(326e) Accelerating Bioprocess Simulations: A Compartment Modeling Framework Developed Using Axisymmetric CFD for Industrial Fermenters

Large-scale fermentation processes often exhibit significant spatial heterogeneities in substrate concentrations, dissolved oxygen (DO) levels, and product distributions due to insufficient mixing. These gradients can adversely affect microbial performance, process yield, and product quality, especially in aerobic fed-batch operations, where fermenter volumes dynamically change over the course of fermentation [1,2]. While computational fluid dynamics (CFD) offers detailed insights into the mixing behavior and oxygen transfer characteristics within fermenters, the substantial computational resources required for CFD limit its utility for continuous, real-time evaluation and control of large-scale industrial processes.

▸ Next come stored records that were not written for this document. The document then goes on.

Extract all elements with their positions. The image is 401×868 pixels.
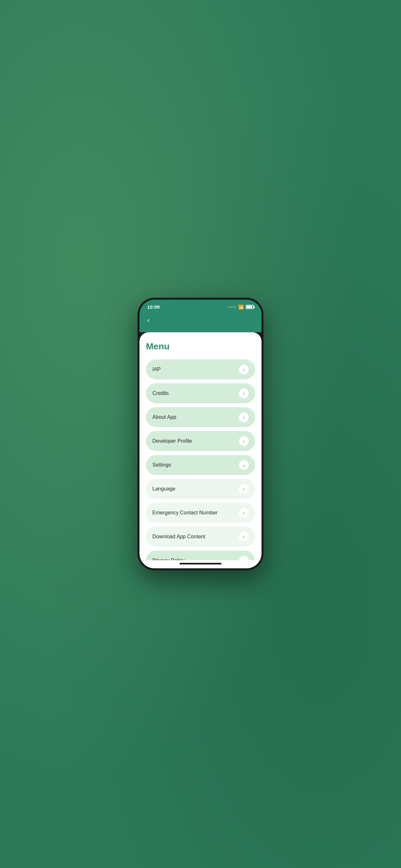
menu-item-chevron-about-app: › <box>239 412 249 422</box>
back-button[interactable]: ‹ <box>147 315 150 326</box>
menu-item-chevron-download-app-content: › <box>239 532 249 541</box>
menu-item-iap[interactable]: IAP› <box>146 360 255 379</box>
status-icons: 📶 <box>228 305 254 310</box>
content-area: Menu IAP›Credits›About App›Developer Pro… <box>140 332 261 560</box>
menu-list: IAP›Credits›About App›Developer Profile›… <box>146 360 255 560</box>
phone-screen: 10:09 📶 ‹ Menu IAP› <box>140 300 261 568</box>
menu-item-settings[interactable]: Settings⌄ <box>146 455 255 475</box>
menu-item-download-app-content[interactable]: Download App Content› <box>146 527 255 547</box>
home-indicator <box>140 560 261 568</box>
menu-item-privacy-policy[interactable]: Privacy Policy› <box>146 551 255 560</box>
menu-item-chevron-credits: › <box>239 389 249 398</box>
wifi-icon: 📶 <box>238 305 244 310</box>
menu-item-chevron-developer-profile: › <box>239 436 249 446</box>
menu-item-chevron-language: › <box>239 484 249 494</box>
status-bar: 10:09 📶 <box>140 300 261 312</box>
menu-item-emergency-contact[interactable]: Emergency Contact Number› <box>146 503 255 523</box>
menu-item-language[interactable]: Language› <box>146 479 255 499</box>
menu-item-label-language: Language <box>152 486 175 492</box>
phone-frame: 10:09 📶 ‹ Menu IAP› <box>137 298 264 570</box>
menu-item-chevron-privacy-policy: › <box>239 556 249 560</box>
battery-icon <box>246 305 254 309</box>
menu-item-chevron-settings: ⌄ <box>239 460 249 470</box>
menu-item-label-developer-profile: Developer Profile <box>152 438 192 444</box>
page-title: Menu <box>146 341 255 352</box>
menu-item-label-credits: Credits <box>152 391 169 396</box>
menu-item-label-iap: IAP <box>152 367 161 372</box>
menu-item-label-privacy-policy: Privacy Policy <box>152 558 185 560</box>
header: ‹ <box>140 312 261 332</box>
home-bar <box>180 563 221 564</box>
menu-item-label-emergency-contact: Emergency Contact Number <box>152 510 218 516</box>
menu-item-label-settings: Settings <box>152 462 171 468</box>
menu-item-about-app[interactable]: About App› <box>146 407 255 427</box>
signal-icon <box>228 306 236 308</box>
menu-item-label-about-app: About App <box>152 414 176 420</box>
menu-item-developer-profile[interactable]: Developer Profile› <box>146 431 255 451</box>
menu-item-label-download-app-content: Download App Content <box>152 534 205 539</box>
menu-item-credits[interactable]: Credits› <box>146 383 255 403</box>
menu-item-chevron-emergency-contact: › <box>239 508 249 518</box>
status-time: 10:09 <box>147 304 159 310</box>
menu-item-chevron-iap: › <box>239 365 249 374</box>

To overcome these computational limitations, we have developed a compartment modeling (CM) framework that integrates transient hydrodynamic data obtained from axisymmetric CFD simulations. The axisymmetric CFD model leverages the inherent cylindrical symmetry commonly present in industrial fermenters, significantly reducing computational demand without compromising the accuracy of the hydrodynamic predictions [3]. This approach captures essential axial and radial flow features, including turbulence intensity, velocity fields, and flow topology, essential for accurate compartmentalization. The developed CM framework explicitly addresses the transient nature of hydrodynamics in industrial fed-batch fermentations. It dynamically accounts for volume changes and incorporates variations in dissolved oxygen throughout the process duration, providing accurate spatiotemporal predictions of biomass growth, substrate consumption, product formation, and oxygen distribution [4]. Using velocity profiles and turbulent kinetic energy data from CFD, we systematically divided the fermenter into ideally mixed compartments, establishing flow connections based on mass transport principles and ensuring robust model convergence [5].

This methodology enables rapid simulation of concentration gradients and localized mixing inefficiencies, significantly outperforming traditional CFD in terms of computational efficiency, approximately 500 times faster while retaining critical hydrodynamic fidelity. Validation against experimental data from a 525 kL industrial fermenter demonstrated the model's capability to accurately predict spatial heterogeneities in biomass, substrates, and product concentrations, alongside dissolved oxygen profiles. By providing real-time insights into areas experiencing oxygen limitation or suboptimal mixing conditions, the CM offers valuable guidance for process optimization strategies, including impeller positioning, aeration control, and substrate feeding schedules. Consequently, this compartment modeling framework stands as a powerful, scalable tool for real-time decision-making, facilitating enhanced productivity, improved product quality, and more consistent outcomes in large-scale bioprocessing operations.

References:

1. Delafosse, A., Collignon, M. L., Calvo, S., Delvigne, F., Crine, M., Thonart, P., & Toye, D. (2014). CFD-based compartment model for description of mixing in bioreactors. Chemical Engineering Science, 106, 76-85.
2. Nadal-Rey, G., McClure, D. D., Kavanagh, J. M., Cassells, B., Cornelissen, S., Fletcher, D. F., & Gernaey, K. V. (2021). Development of dynamic compartment models for industrial aerobic fed-batch fermentation processes. Chemical Engineering Journal, 420, 130402.
3. de León, H. M., Straathof, A., & Haringa, C. (2025). Dynamic compartment models: Towards a rapid modeling approach for fed-batch fermentations. Chemical Engineering Science, 308, 121396.
4. Shah, P., Sheriff, M. Z., Bangi, M. S. F., Kravaris, C., Kwon, J. S. I., Botre, C., & Hirota, J. (2022). Deep neural network-based hybrid modeling and experimental validation for an industry-scale fermentation process: Identification of time-varying dependencies among parameters. Chemical Engineering Journal, 135643.
5. Bisgaard, J., Zahn, J. A., Tajsoleiman, T., Rasmussen, T., Huusom, J. K., & Gernaey, K. V. (2022). Data-based dynamic compartment model: Modeling of E. coli fed-batch fermentation in a 600 m3 bubble column. Journal of Industrial Microbiology and Biotechnology, 49(5), kuac021.